Many of you around at the time will remember the “Bo Knows” ad campaign from the late 1980’s with baseball/football player Bo Jackson. The ads “envisioned Jackson attempting to take up a litany of other sports, including tennis, golf, luge, auto racing, and even playing blues music with Bo Diddley, who scolded Jackson by telling him, ‘You don’t know diddley!'”1 The term later caught on, and people would say, you don’t know diddley to let you know you didn’t know what you were talking about.
Apparently the meaning of the term found its way in, and Seventh-day Adventists “…don’t know diddley,” especially when it comes to knowing who Christ is.
At least, that’s the accusation being portrayed by some.
While reading an article this morning by Clifford Goldstein, I followed a link in his post to a group of former Adventists who want to save those poor souls trapped in the legalistic world of Seventh-day Adventism. The picture painted by the various articles almost make it seem that Adventists are incapable of thinking on their own; they are only parroting their beliefs and values because of legalism and/or deception, not because of love or conviction.
In reading the article, I noticed a parallel between these former Adventists, and those who oppose the doctrine of a triune God. The writers from both groups pen such phases as:
- once I left the adventist (sic) Church, it was then that I really grasped who Christ really is
- no longer trapped by the trinity doctrine, I found Fellowship with the Father and His true Son
- blessings upon you all my brothers and sisters in the true Son
Although these statements in and of themselves are not bad, their implications are.
These former Adventists insinuate that current Seventh-day Adventists do not truly or really understand what Christ accomplished. The charge from their tone is that current Adventist’s don’t accept Christ’s atonement and the only Christ Adventists know is a legalistic one.
Similarly, the anti-trinitarian groups claim that trinitarians insert another mediator (Holy Spirit) in place of Christ, and because of the third person trinitarians really do not know the true Son or His Father. They assert and question why Adventists “…give the privilege to someone else after they [God and Jesus] had developed such a close relationship with us while Jesus was on this earth?”
The constant barrage of you don’t really know Jesus bothers me.
I’m saddened that so many go through life without having a personal relationship with Jesus. But then, what seems to be happening here is some of these hurting souls finally find Christ for themselves. They stop seeing Him through other people’s eyes, and instead see Him for themselves, which is the correct way to view Christ. Yet when some do reach that point, they can’t help but look at Him through a prism of where they once were. Not realizing that they are still on a spiritual journey to fully see Christ, they dive in, and set up a base which they view as immoveable, and inerrant. This leaves no room for growth or change of understanding. If they viewed God the Father as a dictator, many times, though not always, they over-compensate and then see Him as always accepting. The doctrine of once saved, always saved may have developed because of such a view. Someone longing for an accepting and loving God came up with the concept that He, no matter what, once you accept Him, would never again reject you. If that’s the case, what about King Saul, Israel’s first king? Shouldn’t he have been covered under the once saved, always saved umbrella? Was he not a chosen of God?

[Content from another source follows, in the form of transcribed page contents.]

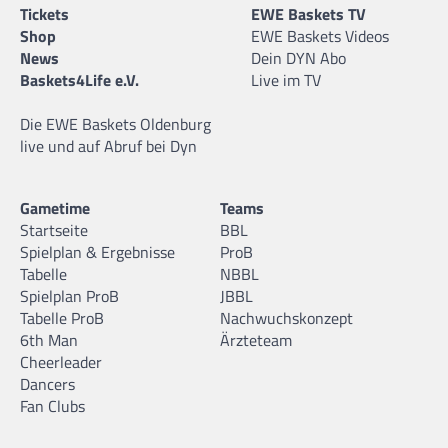
Tickets
EWE Baskets TV
Shop
EWE Baskets Videos
News
Dein DYN Abo
Baskets4Life e.V.
Live im TV
Die EWE Baskets Oldenburg
live und auf Abruf bei Dyn
Gametime
Teams
Startseite
BBL
Spielplan & Ergebnisse
ProB
Tabelle
NBBL
Spielplan ProB
JBBL
Tabelle ProB
Nachwuchskonzept
6th Man
Ärzteteam
Cheerleader
Dancers
Fan Clubs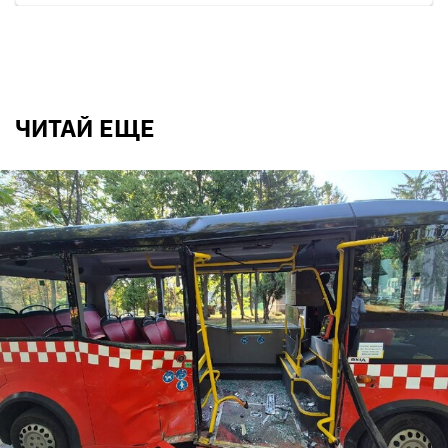
ЧИТАЙ ЕЩЕ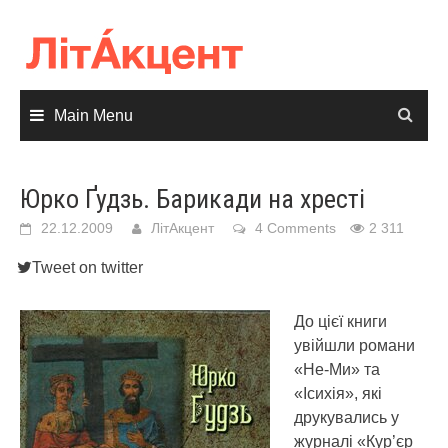
Skip
to
content
Main Menu
Юрко Ґудзь. Барикади на хресті
22.12.2009
ЛітАкцент
4 Comments
2 311
Tweet on twitter
До цієї книги
увійшли романи
«Не-Ми» та
«Ісихія», які
друкувались у
журналі «Кур’єр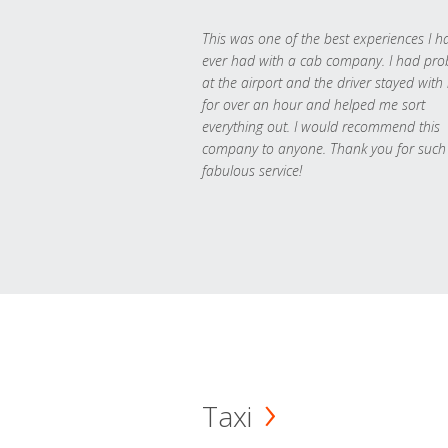
This was one of the best experiences I h
ever had with a cab company. I had pr
at the airport and the driver stayed with
for over an hour and helped me sort
everything out. I would recommend this
company to anyone. Thank you for such
fabulous service!
Taxi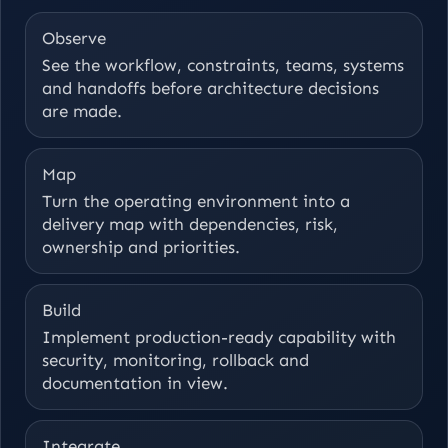
Observe
See the workflow, constraints, teams, systems
and handoffs before architecture decisions
are made.
Map
Turn the operating environment into a
delivery map with dependencies, risk,
ownership and priorities.
Build
Implement production-ready capability with
security, monitoring, rollback and
documentation in view.
Integrate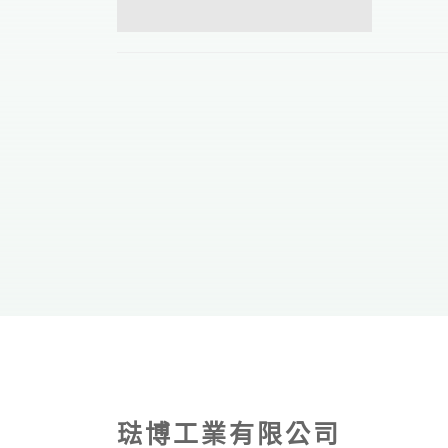
琺博工業有限公司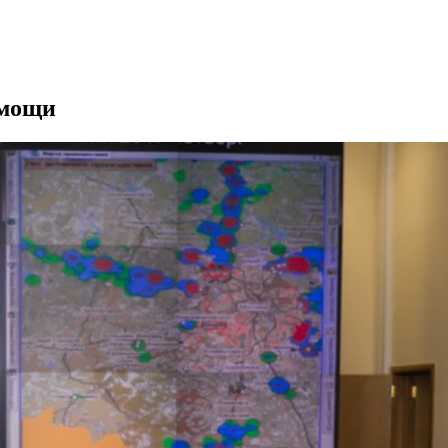
омощи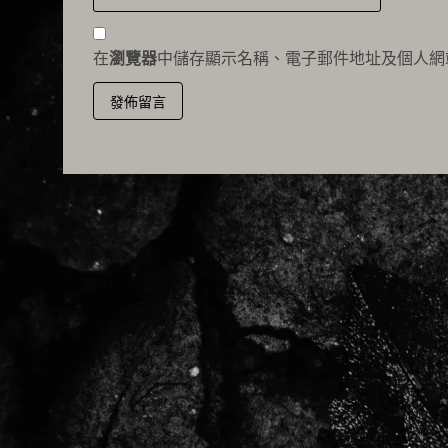
在
瀏覽器
中儲存顯示名稱、電子郵件地址及個人網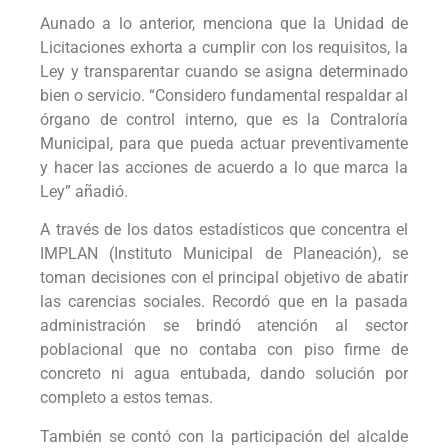
Aunado a lo anterior, menciona que la Unidad de
Licitaciones exhorta a cumplir con los requisitos, la
Ley y transparentar cuando se asigna determinado
bien o servicio. “Considero fundamental respaldar al
órgano de control interno, que es la Contraloría
Municipal, para que pueda actuar preventivamente
y hacer las acciones de acuerdo a lo que marca la
Ley” añadió.
A través de los datos estadísticos que concentra el
IMPLAN (Instituto Municipal de Planeación), se
toman decisiones con el principal objetivo de abatir
las carencias sociales. Recordó que en la pasada
administración se brindó atención al sector
poblacional que no contaba con piso firme de
concreto ni agua entubada, dando solución por
completo a estos temas.
También se contó con la participación del alcalde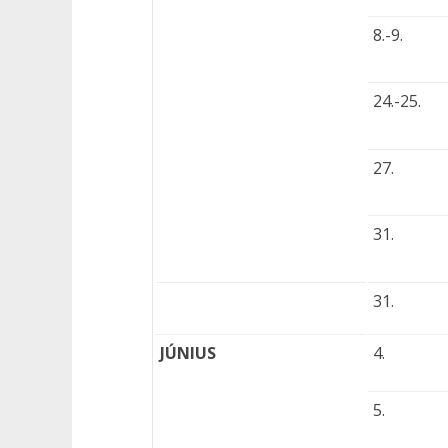
8.-9.
24.-25.
27.
31.
31.
JÚNIUS
4.
5.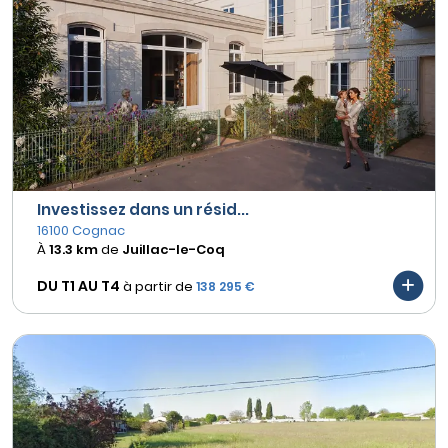
Investissez dans un résid...
16100 Cognac
À
13.3 km
de
Juillac-le-Coq
DU T1 AU
T4
à partir de
138 295 €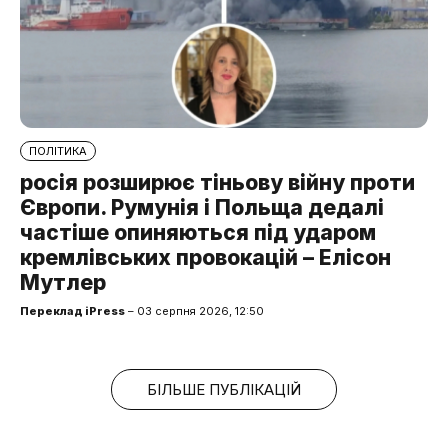
ПОЛІТИКА
росія розширює тіньову війну проти
Європи. Румунія і Польща дедалі
частіше опиняються під ударом
кремлівських провокацій – Елісон
Мутлер
Переклад iPress
– 03 серпня 2026, 12:50
БІЛЬШЕ ПУБЛІКАЦІЙ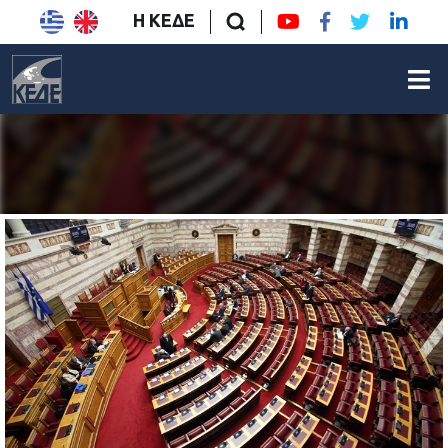
Η ΚΕΔΕ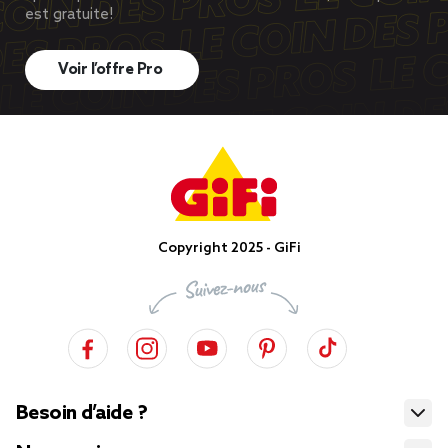
est gratuite!
Voir l’offre Pro
Copyright 2025 - GiFi
Besoin d’aide ?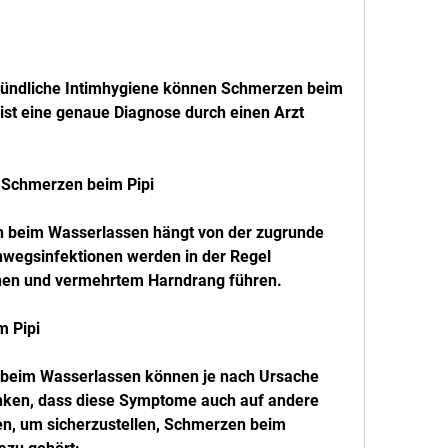
ist eine genaue Diagnose durch einen Arzt 
 Schmerzen beim Pipi
 beim Wasserlassen hängt von der zugrunde 
nwegsinfektionen werden in der Regel 
nnen und vermehrtem Harndrang führen.
 Pipi
eim Wasserlassen können je nach Ursache 
trinken, dass diese Symptome auch auf andere 
, um sicherzustellen, Schmerzen beim 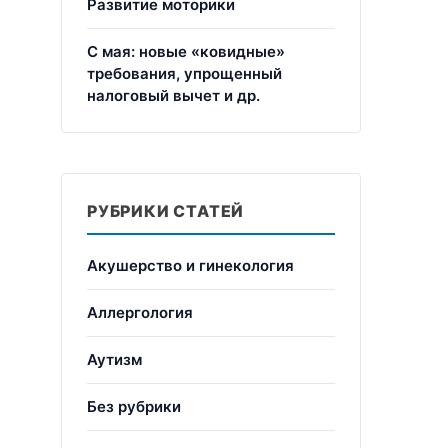
Развитие моторики
С мая: новые «ковидные»
требования, упрощенный
налоговый вычет и др.
РУБРИКИ СТАТЕЙ
Акушерство и гинекология
Аллергология
Аутизм
Без рубрики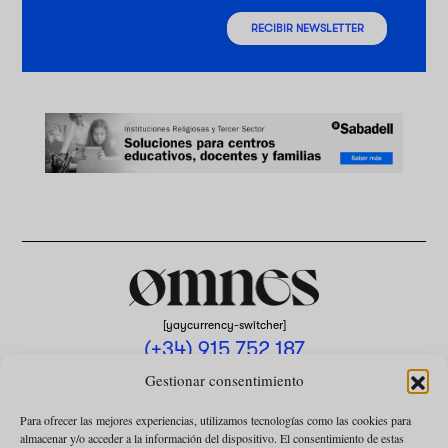
RECIBIR NEWSLETTER
[yaycurrency-switcher]
(+34) 915 752 187
omnes@omnesmag.com
Gestionar consentimiento
Para ofrecer las mejores experiencias, utilizamos tecnologías como las cookies para
almacenar y/o acceder a la información del dispositivo. El consentimiento de estas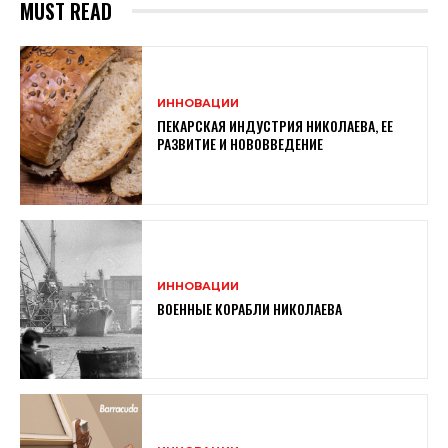
MUST READ
ИННОВАЦИИ
ПЕКАРСКАЯ ИНДУСТРИЯ НИКОЛАЕВА, ЕЕ
РАЗВИТИЕ И НОВОВВЕДЕНИЕ
ИННОВАЦИИ
ВОЕННЫЕ КОРАБЛИ НИКОЛАЕВА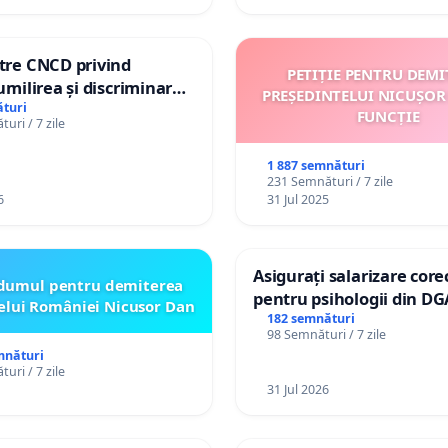
ătre CNCD privind
PETIȚIE PENTRU DEMI
 umilirea și discriminarea
PREȘEDINTELUI NICUȘOR
or cu dizabilități de
turi
FUNCȚIE
uri / 7 zile
izatorul TikTok „Gorici”
1 887 semnături
231 Semnături / 7 zile
6
31 Jul 2025
Asigurați salarizare core
dumul pentru demiterea
pentru psihologii din DG
elui României Nicusor Dan
spitale
182 semnături
98 Semnături / 7 zile
mnături
uri / 7 zile
31 Jul 2026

And what about Judas? Didn’t he drop everything and follow Christ? Shouldn’t he have been covered under the, “once you accept Christ, no matter what, even if you stumble and fall, you will be saved,” principle? What about Ananias and Saphira (Acts 5)? What about Cain (Genesis 4)? Or Esau? Or children of the Exodus who didn’t look up at the symbol (Numbers 21:4-8)?
I read a story where an individual saw God as a strict God and wondered whether mankind could be saved from Him. The individual envisioned Jesus pleading our hopeless case before the Father, and only after he cried “my blood, my blood,” would God relent and soften His heart.
We all arrive at Christ’s feet at different times and from different circumstances. Knowing and understanding that, we then need to be careful of projecting our past misconceptions onto everyone else. Just because your picture of God might have been a stern dictator-like personage doesn’t mean that everyone else pictured or pictures Him that way. Or just because some individual taught you in church school — who themselves held a warped image of God — doesn’t mean the whole Seventh-day Adventist institution is behind the flawed teaching of one individual.
In a scenario like that, when someone (person A) teaches another (person B) something, person B must then go and investigate for themselves, to see if what was presented to them is true to the Bible. Leaning on others will at some point fail.
In their zeal to profess their new-found understanding of Christ, these individuals (person B) take on the same persona as those who falsely taught them (person A), and they (person B) then become the ones miss-leading others.
Most current Seventh-day Adventist love God and love Christ, and many of us are here because of heart-felt convictions. I personally know many committed Seventh-day Adventists who remain Adventists because they believe it to be Christ’s church; not because they’re deceived and not because they fear God. Perhaps like those two groups above who didn’t fully understand or love Christ while Adventists, there may be others out there. In time, Christ will reveal Himself to them, and hopefully when He does, they will grow their own personal relationships with Him and grow in their Adventist faith.